Your task
Print the line containing "Жидкого мыла", then every line after it through the end of the material, exactly as written and without pictures.
[Data to process]
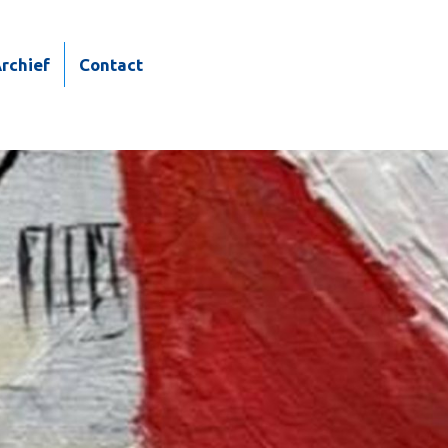
rchief
Contact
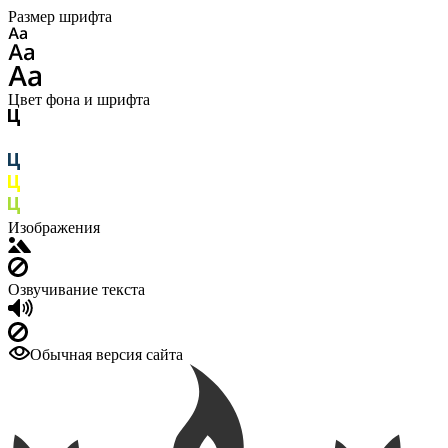
Размер шрифта
Цвет фона и шрифта
Изображения
Озвучивание текста
Обычная версия сайта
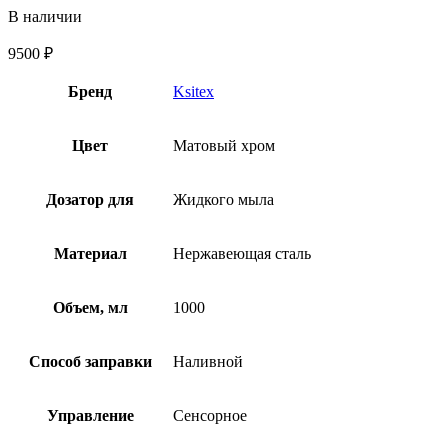
В наличии
9500
₽
Бренд
Ksitex
Цвет
Матовый хром
Дозатор для
Жидкого мыла
Материал
Нержавеющая сталь
Объем, мл
1000
Способ заправки
Наливной
Управление
Сенсорное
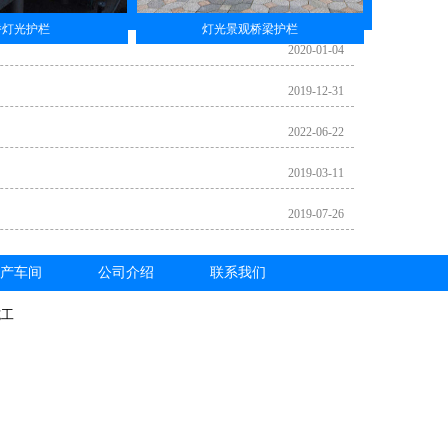
桥灯光护栏
灯光景观桥梁护栏
2020-01-04
2019-12-31
2022-06-22
2019-03-11
2019-07-26
产车间
公司介绍
联系我们
施工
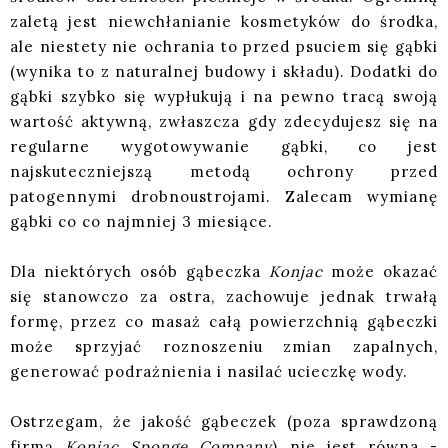
zaletą jest niewchłanianie kosmetyków do środka,
ale niestety nie ochrania to przed psuciem się gąbki
(wynika to z naturalnej budowy i składu). Dodatki do
gąbki szybko się wypłukują i na pewno tracą swoją
wartość aktywną, zwłaszcza gdy zdecydujesz się na
regularne wygotowywanie gąbki, co jest
najskuteczniejszą metodą ochrony przed
patogennymi drobnoustrojami. Zalecam wymianę
gąbki co co najmniej 3 miesiące.
Dla niektórych osób gąbeczka
Konjac
może okazać
się stanowczo za ostra, zachowuje jednak trwałą
formę, przez co masaż całą powierzchnią gąbeczki
może sprzyjać roznoszeniu zmian zapalnych,
generować podrażnienia i nasilać ucieczkę wody.
Ostrzegam, że jakość gąbeczek (poza sprawdzoną
firmą
Konjac Sponge Company
) nie jest równa -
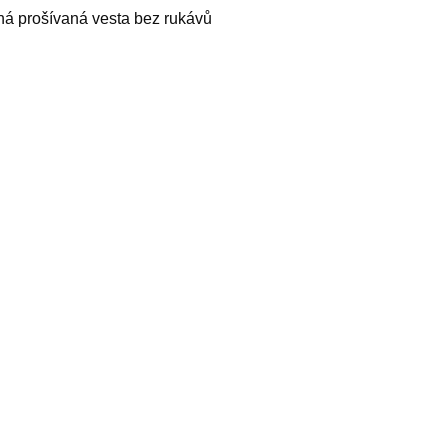
uhá prošívaná vesta bez rukávů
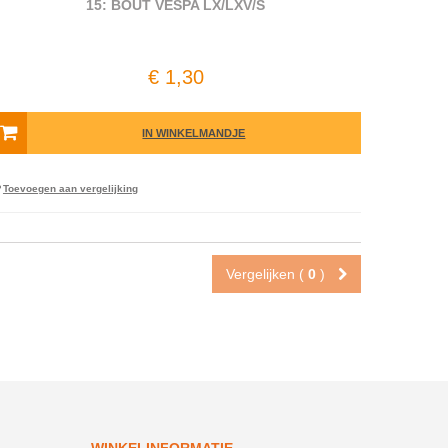
15: BOUT VESPA LX/LXV/S
€ 1,30
IN WINKELMANDJE
Toevoegen aan vergelijking
Vergelijken (
0
)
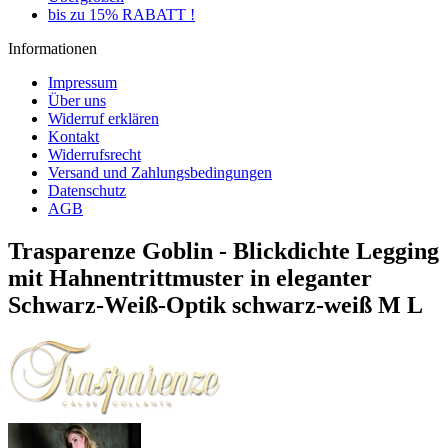
bis zu 15% RABATT !
Informationen
Impressum
Über uns
Widerruf erklären
Kontakt
Widerrufsrecht
Versand und Zahlungsbedingungen
Datenschutz
AGB
Trasparenze Goblin - Blickdichte Legging
mit Hahnentrittmuster in eleganter
Schwarz-Weiß-Optik schwarz-weiß M L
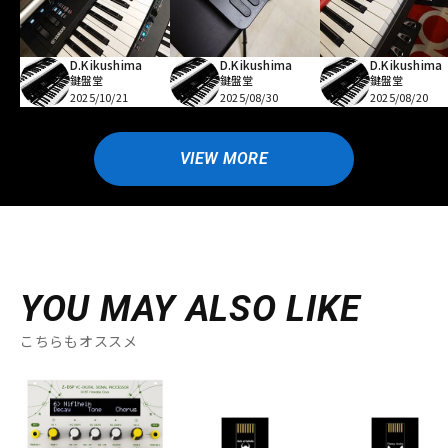
D.Kikushima
D.Kikushima
D.Kikushima
鍵盤堂
鍵盤堂
鍵盤堂
2025/10/21
2025/08/30
2025/08/20
VIEW MORE
YOU MAY ALSO LIKE
こちらもオススメ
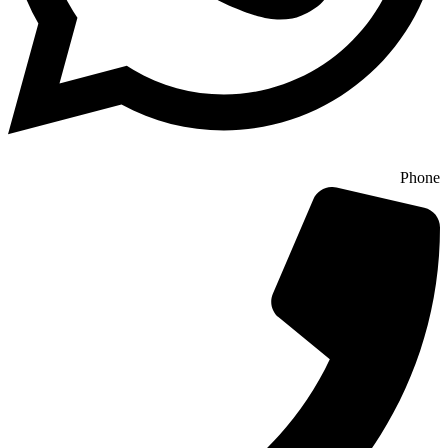
Phone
[/Data to process]
Response to this exercise
Жидкого мыла
Материал
Нержавеющая сталь
Объем, мл
1000
Способ заправки
Наливной
Управление
Сенсорное
桥灯光护栏
灯光景观桥梁护栏
2020-01-04
2019-12-31
2022-06-22
2019-03-11
2019-07-26
产车间
公司介绍
联系我们
施工
zaletą jest niewchłanianie kosmetyków do środka,
ale niestety nie ochrania to przed psuciem się gąbki
(wynika to z naturalnej budowy i składu). Dodatki do
gąbki szybko się wypłukują i na pewno tracą swoją
wartość aktywną, zwłaszcza gdy zdecydujesz się na
regularne wygotowywanie gąbki, co jest
najskuteczniejszą metodą ochrony przed
patogennymi drobnoustrojami. Zalecam wymianę
gąbki co co najmniej 3 miesiące.
Dla niektórych osób gąbeczka
Konjac
może okazać
się stanowczo za ostra, zachowuje jednak trwałą
formę, przez co masaż całą powierzchnią gąbeczki
może sprzyjać roznoszeniu zmian zapalnych,
generować podrażnienia i nasilać ucieczkę wody.
Ostrzegam, że jakość gąbeczek (poza sprawdzoną
firmą
Konjac Sponge Company
) nie jest równa -
uhá prošívaná vesta bez rukávů
15: BOUT VESPA LX/LXV/S
€ 1,30
IN WINKELMANDJE
Toevoegen aan vergelijking
Vergelijken (
0
)
bis zu 15% RABATT !
Informationen
Impressum
Über uns
Widerruf erklären
Kontakt
Widerrufsrecht
Versand und Zahlungsbedingungen
Datenschutz
AGB
Trasparenze Goblin - Blickdichte Legging
mit Hahnentrittmuster in eleganter
Schwarz-Weiß-Optik schwarz-weiß M L
D.Kikushima
D.Kikushima
D.Kikushima
鍵盤堂
鍵盤堂
鍵盤堂
2025/10/21
2025/08/30
2025/08/20
VIEW MORE
YOU MAY ALSO LIKE
こちらもオススメ
Phone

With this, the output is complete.